A ponte de Amarante sobre o Rio Tâmega viu conflitos que os portugueses do Norte gostam de contar. Construída ao lado do mosteiro de São Gonçalo, nos anos em que o próprio santo teria vivido na cidade, as cheias primeiro acabaram com suas estruturas no século 13 e, mais de 600 anos depois, as tropas francesas de Napoleão Bonaparte foram colocadas para correr a partir dali por soldados e moradores de uma improvável resistência – sim, a cena pode ser revisitada com malícia desde que a seleção de Portugal fez o mesmo com a França na conquista da Eurocopa.

A cidade de 14 mil habitantes viu agora, entre sexta e domingo, sua ponte ganhar novo significado. Nem os patrocinadores portugueses em potencial entenderam bem quando a produtora Lu Araújo chegou à região com um conceito de festival gratuito de música por aquelas terras. Eles se perguntavam “mas por que uma brasileira?”, perguntavam a ela “por que Amarante?” e não perguntavam a ninguém mas deveriam: “que música é essa que vai ocupar nossas praças e igrejas do século 17?”

A primeira edição do festival Mimo fora do Brasil, doze anos depois da estreia deste conceito em Olinda, parece ter marcado um caminho sem volta. Tom Zé comemorou 80 anos de idade tocando para uma plateia alucinada em praça pública e, no dia seguinte, conversando com fãs portugueses em um teatro de lotação esgotada. Egberto Gismonti fez ao piano um disputado concerto de abertura em frente à Igreja de São Gonçalo. Os recifenses Rafael Marques e Walter Areia, bandolim e contrabaixo acústico, abriram uma manhã com temas instrumentais de choros e frevo na praça em frente à Igreja São Pedro.

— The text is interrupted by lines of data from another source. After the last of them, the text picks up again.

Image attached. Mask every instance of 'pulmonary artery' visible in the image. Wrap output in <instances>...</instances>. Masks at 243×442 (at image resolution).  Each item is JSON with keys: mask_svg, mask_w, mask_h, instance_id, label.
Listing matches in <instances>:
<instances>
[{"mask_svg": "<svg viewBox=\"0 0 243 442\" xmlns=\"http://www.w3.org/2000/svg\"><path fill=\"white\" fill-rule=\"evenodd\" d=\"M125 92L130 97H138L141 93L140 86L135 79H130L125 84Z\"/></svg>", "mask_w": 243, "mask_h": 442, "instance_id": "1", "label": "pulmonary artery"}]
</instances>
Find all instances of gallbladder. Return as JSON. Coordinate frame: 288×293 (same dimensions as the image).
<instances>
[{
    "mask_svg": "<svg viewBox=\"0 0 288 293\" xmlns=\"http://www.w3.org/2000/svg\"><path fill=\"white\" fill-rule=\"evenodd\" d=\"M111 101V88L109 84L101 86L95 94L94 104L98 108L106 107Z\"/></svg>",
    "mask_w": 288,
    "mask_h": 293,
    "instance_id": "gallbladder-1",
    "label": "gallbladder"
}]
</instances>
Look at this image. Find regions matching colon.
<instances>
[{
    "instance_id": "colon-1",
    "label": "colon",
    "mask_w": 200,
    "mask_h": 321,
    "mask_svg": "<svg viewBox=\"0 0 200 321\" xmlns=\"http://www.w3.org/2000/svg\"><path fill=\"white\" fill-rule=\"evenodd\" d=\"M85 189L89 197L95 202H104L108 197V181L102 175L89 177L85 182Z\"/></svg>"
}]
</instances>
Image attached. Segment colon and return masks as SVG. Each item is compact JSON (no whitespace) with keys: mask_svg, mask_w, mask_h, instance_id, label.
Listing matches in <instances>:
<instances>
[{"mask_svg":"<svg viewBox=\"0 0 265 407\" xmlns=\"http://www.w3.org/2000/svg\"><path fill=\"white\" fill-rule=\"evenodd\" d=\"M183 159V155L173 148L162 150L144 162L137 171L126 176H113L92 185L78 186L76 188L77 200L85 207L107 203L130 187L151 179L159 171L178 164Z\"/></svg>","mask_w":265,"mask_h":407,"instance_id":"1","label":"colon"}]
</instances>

Havia mais do que um projeto musical ali, e os portugueses percebiam isso. “Essa também é música brasileira?”, perguntava um interessado de Lisboa enquanto ouvia Egberto tocar Maracatu. A grande parte das pessoas vinha do próprio Norte de Portugal e de outras cidades, como Coimbra e Lisboa, e da Espanha. Depois de mais de 40 atrações, com uma circulação calculada em 15 mil pessoas, o guitarrista Pat Metheny e o baixista Ron Carter, ainda tocariam na noite de domingo, dia 17. O Brasil volta a receber a Mimo a partir de outubro: Tiradentes e Ouro Preto (7 a 9), Paraty (14 a 16), Rio de Janeiro (11 a 13 de novembro) e Olinda (18 a 20 de novembro).

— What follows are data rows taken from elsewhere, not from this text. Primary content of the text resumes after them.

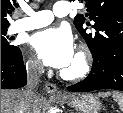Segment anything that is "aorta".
Instances as JSON below:
<instances>
[{
    "label": "aorta",
    "instance_id": "1",
    "mask_svg": "<svg viewBox=\"0 0 123 113\" xmlns=\"http://www.w3.org/2000/svg\"><path fill=\"white\" fill-rule=\"evenodd\" d=\"M50 113H56V109H55V108H52V109L50 110Z\"/></svg>",
    "mask_w": 123,
    "mask_h": 113
}]
</instances>
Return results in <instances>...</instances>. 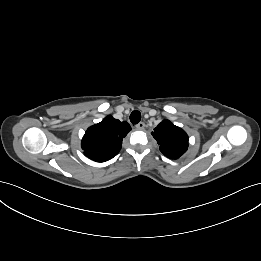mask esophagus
<instances>
[{
	"label": "esophagus",
	"mask_w": 261,
	"mask_h": 261,
	"mask_svg": "<svg viewBox=\"0 0 261 261\" xmlns=\"http://www.w3.org/2000/svg\"><path fill=\"white\" fill-rule=\"evenodd\" d=\"M145 128V123L144 122H139L137 125H136V129L137 130H143Z\"/></svg>",
	"instance_id": "esophagus-1"
}]
</instances>
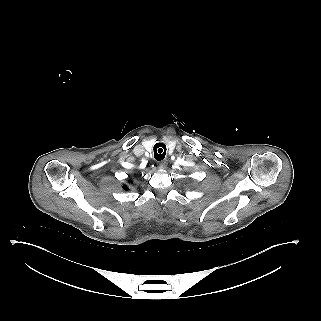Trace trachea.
Returning a JSON list of instances; mask_svg holds the SVG:
<instances>
[{
	"label": "trachea",
	"instance_id": "3493384b",
	"mask_svg": "<svg viewBox=\"0 0 321 321\" xmlns=\"http://www.w3.org/2000/svg\"><path fill=\"white\" fill-rule=\"evenodd\" d=\"M154 158L158 161L162 160L166 154V146L163 143H157L152 148Z\"/></svg>",
	"mask_w": 321,
	"mask_h": 321
}]
</instances>
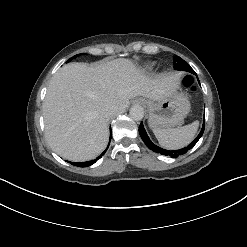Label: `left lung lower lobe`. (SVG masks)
<instances>
[{"label": "left lung lower lobe", "instance_id": "1", "mask_svg": "<svg viewBox=\"0 0 247 247\" xmlns=\"http://www.w3.org/2000/svg\"><path fill=\"white\" fill-rule=\"evenodd\" d=\"M195 75H196V73H195ZM204 128H205V123H203L202 129H201L199 135L187 147H184V148L179 149V150H172V151L165 150V149H162V148L156 146L149 139V137H148V135H147V133H146V131L144 129L143 123H141L140 126H139V133H140V136H141L142 140L144 141V143L146 144V146L149 149H151L152 151H154L156 153H160L162 155L171 156L172 158H175V157H178L179 155L185 154L188 150H190L198 142V140L203 135Z\"/></svg>", "mask_w": 247, "mask_h": 247}]
</instances>
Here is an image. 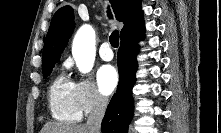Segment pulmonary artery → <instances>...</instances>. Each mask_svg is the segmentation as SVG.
<instances>
[{"label":"pulmonary artery","mask_w":221,"mask_h":133,"mask_svg":"<svg viewBox=\"0 0 221 133\" xmlns=\"http://www.w3.org/2000/svg\"><path fill=\"white\" fill-rule=\"evenodd\" d=\"M99 56L104 61H110L113 59L114 54L111 49V45L108 42L102 43V45L99 48Z\"/></svg>","instance_id":"pulmonary-artery-1"}]
</instances>
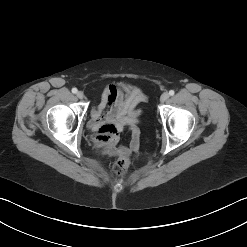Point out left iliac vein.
Returning a JSON list of instances; mask_svg holds the SVG:
<instances>
[{
    "label": "left iliac vein",
    "instance_id": "4c4485c4",
    "mask_svg": "<svg viewBox=\"0 0 247 247\" xmlns=\"http://www.w3.org/2000/svg\"><path fill=\"white\" fill-rule=\"evenodd\" d=\"M168 98H169V94H168L167 92H165V93H163V94L161 95L160 101H161L162 103H164V102H166V101L168 100Z\"/></svg>",
    "mask_w": 247,
    "mask_h": 247
}]
</instances>
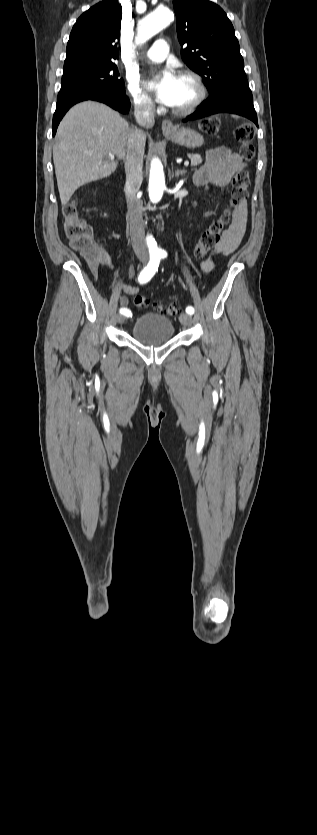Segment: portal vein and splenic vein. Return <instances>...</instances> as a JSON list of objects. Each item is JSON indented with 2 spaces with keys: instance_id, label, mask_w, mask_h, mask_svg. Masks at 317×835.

Ao investir em conceito, a Mimo parece ter atingido logo em sua primeira edição na Europa um status que produtores de marcas comerciais como Roberto Medina, do Rock in Rio, trabalham anos para conseguir. Mesmo sem conhecer todos os artistas, o público se entrega a este conceito. No interior de uma igreja, ele vai aos séculos 15 e 16 na raiz da sonoridade ibérica do violonista português Custódio Castelo. Horas depois, no Parque Ribeirinho, pode estar a dois palmos do chão, embarcando na insistência rítmica do guitarrista africano Vieux Farka Touré, filho do malinense Ali.

Uma viagem em power trio, como um Jimi Hendrix neandertal, sem refrões ou segundas partes, um jeito de pensar música que só existe na África. E terminar a noite na Lapa do Rio de Janeiro com o banho de música brasileira do bandolinista Hamilton de Holanda, que promoveu um dos melhores shows da edição com seu Baile do Almeidinha.

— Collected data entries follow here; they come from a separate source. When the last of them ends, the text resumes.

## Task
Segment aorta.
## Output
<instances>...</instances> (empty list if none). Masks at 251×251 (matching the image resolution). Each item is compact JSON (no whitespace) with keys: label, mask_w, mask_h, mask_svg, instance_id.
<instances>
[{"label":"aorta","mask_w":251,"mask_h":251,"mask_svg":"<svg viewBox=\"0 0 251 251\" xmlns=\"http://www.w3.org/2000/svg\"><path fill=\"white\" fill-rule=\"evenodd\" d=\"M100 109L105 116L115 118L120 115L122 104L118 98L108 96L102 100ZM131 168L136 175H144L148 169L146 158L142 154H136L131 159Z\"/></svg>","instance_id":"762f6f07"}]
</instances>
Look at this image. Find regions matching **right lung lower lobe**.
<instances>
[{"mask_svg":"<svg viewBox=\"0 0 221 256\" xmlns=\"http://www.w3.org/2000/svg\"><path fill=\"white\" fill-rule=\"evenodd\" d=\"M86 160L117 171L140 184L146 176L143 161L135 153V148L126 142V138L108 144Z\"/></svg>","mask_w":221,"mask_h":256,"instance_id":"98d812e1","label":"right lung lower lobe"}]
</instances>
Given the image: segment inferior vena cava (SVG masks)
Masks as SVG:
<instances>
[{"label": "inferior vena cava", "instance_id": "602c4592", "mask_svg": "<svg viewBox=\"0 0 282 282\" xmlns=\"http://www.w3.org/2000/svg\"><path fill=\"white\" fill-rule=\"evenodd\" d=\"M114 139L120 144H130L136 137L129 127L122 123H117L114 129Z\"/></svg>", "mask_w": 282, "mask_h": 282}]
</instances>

A experiência vivida assim, em bloco, parece transpassar suavemente a primeira camada do entretenimento e abrir espaço na alma para outras sensações. Impossível ouvir o que Tom Zé canta e não se sentir civilizatoriamente vingado, entregar-se a Egberto Gismonti e não receber em troca o desbravamento de um espaço interno ainda inexplorado. E no momento em que a mágica acontece, tudo se junta. Farka Touré poderia tocar com Hamilton de Holanda e Custódio estaria à vontade ao lado de Tom mesmo dentro de igrejas que por séculos proibiram toda e qualquer sonoridade que não consideravam sacra. A ponte sobre o Rio Tâmega tem mais uma história para contar.

As informações são do jornal O Estado de S. Paulo.